I have some Fortran code that performs a matrix row exchange. In the legacy code, it is written as
do J = 1,N
   save_val  = B(IROW,J)
   B(IROW,J) = B(JCOL,J)
   B(JCOL,J) = save_val
end do
This exchanges row IROW with row JCOL (IROW and JCOL are integers). However, the function of that block of code is not intuitive. In my opinion, it would be more intuitive, or at least aid readability to write it as:
save_row  = B(IROW,:)
B(IROW,:) = B(JCOL,:)
B(JCOL,:) = save_row
(it is more clear that rows are being moved).
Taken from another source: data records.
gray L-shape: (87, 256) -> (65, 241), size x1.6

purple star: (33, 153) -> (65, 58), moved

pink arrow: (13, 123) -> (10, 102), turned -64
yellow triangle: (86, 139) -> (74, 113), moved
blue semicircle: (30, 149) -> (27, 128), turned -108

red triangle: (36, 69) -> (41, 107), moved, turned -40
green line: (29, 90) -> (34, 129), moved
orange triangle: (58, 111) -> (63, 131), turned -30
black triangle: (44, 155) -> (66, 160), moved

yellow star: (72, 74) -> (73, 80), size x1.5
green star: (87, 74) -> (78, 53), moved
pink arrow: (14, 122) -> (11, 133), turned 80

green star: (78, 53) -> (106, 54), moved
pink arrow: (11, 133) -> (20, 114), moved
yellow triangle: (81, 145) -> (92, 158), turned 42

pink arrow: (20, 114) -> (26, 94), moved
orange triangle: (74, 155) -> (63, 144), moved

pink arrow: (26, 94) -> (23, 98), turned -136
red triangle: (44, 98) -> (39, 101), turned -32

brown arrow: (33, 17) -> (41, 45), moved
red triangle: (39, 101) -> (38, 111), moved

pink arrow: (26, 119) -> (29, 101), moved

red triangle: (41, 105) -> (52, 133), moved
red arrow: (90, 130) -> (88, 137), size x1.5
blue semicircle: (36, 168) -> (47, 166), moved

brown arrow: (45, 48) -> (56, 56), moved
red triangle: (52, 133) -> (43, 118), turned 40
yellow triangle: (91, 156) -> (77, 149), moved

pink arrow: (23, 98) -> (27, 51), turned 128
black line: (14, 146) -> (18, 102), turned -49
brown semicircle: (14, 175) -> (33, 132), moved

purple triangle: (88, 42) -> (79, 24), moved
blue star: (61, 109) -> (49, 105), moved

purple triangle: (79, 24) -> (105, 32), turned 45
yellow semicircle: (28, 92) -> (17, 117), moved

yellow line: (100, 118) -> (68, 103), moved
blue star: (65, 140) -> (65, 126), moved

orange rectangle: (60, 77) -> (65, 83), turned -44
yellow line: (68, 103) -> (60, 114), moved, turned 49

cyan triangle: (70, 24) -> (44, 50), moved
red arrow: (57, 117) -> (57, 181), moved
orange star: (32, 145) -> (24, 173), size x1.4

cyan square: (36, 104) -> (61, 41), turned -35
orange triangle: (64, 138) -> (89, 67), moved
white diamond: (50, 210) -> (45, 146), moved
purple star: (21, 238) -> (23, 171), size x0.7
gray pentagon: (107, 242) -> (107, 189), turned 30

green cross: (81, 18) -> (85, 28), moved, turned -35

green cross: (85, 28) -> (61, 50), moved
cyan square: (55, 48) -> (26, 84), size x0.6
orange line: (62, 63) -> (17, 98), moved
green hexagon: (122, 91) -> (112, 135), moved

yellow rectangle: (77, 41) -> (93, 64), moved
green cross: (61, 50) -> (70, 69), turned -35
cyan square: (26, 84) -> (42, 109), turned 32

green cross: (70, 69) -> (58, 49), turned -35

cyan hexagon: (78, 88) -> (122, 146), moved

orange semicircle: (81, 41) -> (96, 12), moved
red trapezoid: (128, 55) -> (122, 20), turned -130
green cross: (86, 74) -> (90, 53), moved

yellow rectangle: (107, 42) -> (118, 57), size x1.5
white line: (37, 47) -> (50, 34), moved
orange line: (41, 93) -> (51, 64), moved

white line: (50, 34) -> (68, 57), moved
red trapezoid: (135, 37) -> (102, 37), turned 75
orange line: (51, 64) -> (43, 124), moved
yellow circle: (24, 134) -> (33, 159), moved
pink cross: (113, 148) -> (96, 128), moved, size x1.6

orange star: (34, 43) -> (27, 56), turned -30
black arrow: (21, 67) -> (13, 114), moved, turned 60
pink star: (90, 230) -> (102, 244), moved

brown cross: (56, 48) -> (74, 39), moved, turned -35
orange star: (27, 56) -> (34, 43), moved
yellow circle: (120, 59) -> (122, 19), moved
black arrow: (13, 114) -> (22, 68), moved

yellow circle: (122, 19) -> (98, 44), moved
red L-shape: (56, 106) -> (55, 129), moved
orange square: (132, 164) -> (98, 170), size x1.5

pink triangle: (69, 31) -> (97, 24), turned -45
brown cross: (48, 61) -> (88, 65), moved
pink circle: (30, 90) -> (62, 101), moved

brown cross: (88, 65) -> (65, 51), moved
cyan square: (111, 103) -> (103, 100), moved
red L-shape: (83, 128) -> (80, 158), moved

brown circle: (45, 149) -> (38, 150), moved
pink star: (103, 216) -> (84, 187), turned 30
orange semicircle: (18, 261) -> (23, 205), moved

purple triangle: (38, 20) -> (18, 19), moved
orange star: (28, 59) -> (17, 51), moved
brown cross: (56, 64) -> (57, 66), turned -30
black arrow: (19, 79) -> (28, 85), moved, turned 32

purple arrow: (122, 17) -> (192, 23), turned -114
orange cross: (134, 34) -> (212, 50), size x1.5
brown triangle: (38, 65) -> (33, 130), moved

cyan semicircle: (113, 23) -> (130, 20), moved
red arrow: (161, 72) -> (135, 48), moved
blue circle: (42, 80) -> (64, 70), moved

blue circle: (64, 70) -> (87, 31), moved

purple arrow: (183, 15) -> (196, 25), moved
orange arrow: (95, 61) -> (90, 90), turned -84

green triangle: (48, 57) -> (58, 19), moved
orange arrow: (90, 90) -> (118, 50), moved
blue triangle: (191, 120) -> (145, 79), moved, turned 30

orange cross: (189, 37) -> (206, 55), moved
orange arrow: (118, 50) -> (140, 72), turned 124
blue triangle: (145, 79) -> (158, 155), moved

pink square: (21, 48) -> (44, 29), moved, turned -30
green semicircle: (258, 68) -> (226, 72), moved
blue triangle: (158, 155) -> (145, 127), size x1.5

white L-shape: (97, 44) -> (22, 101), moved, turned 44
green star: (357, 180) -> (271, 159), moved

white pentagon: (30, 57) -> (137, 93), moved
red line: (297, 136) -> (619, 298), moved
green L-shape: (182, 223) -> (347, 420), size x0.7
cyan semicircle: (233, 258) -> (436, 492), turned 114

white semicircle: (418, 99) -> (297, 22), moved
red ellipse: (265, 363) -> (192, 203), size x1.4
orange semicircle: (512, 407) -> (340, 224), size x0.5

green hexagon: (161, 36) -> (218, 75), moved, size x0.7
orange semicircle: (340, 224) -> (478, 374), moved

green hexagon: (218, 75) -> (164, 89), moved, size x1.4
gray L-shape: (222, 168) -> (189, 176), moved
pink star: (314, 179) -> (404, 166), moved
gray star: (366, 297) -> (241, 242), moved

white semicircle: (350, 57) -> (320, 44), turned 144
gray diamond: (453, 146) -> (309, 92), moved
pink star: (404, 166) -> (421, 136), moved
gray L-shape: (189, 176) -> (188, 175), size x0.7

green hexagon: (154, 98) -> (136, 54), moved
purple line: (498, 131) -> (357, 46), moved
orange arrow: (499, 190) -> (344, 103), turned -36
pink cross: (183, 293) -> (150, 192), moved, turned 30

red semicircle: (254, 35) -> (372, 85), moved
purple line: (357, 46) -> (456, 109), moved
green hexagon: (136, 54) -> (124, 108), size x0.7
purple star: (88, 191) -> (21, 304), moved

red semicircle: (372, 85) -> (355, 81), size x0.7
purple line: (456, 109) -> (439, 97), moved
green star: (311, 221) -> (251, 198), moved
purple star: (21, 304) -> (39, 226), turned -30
From the image attached, it is clear that the looping methods provide better performance relative to the array operations. Why is this? Is it because this becomes a memory limited process when the number of elements in the array gets large? (i.e. the array would get "chunked") Or is it something else?
Compiling as gfortran -O3 test.f95. Adding the flag fstack-arrays did not make significant difference.
program test
  implicit none
  integer  :: N
  integer  :: M
  integer  :: loop_max = 1e7
  integer  :: i                    ! loop index
  real     :: t1, t2
  real     :: time_loop, time_array, time_sub_loop, time_sub_array
  real, dimension(:, :), allocatable   :: B
  real, dimension(:)   , allocatable   :: save_row
  real :: save_val
  integer :: IROW, J, JCOL
  character(*), parameter :: format_header = '(A5, 1X, 4(A12,1X))'
  character(*), parameter :: format_data = '(I5, 1X, 4(ES12.5, 1X))'
  open(1, file = 'TimingRowExchange.txt', status = 'unknown')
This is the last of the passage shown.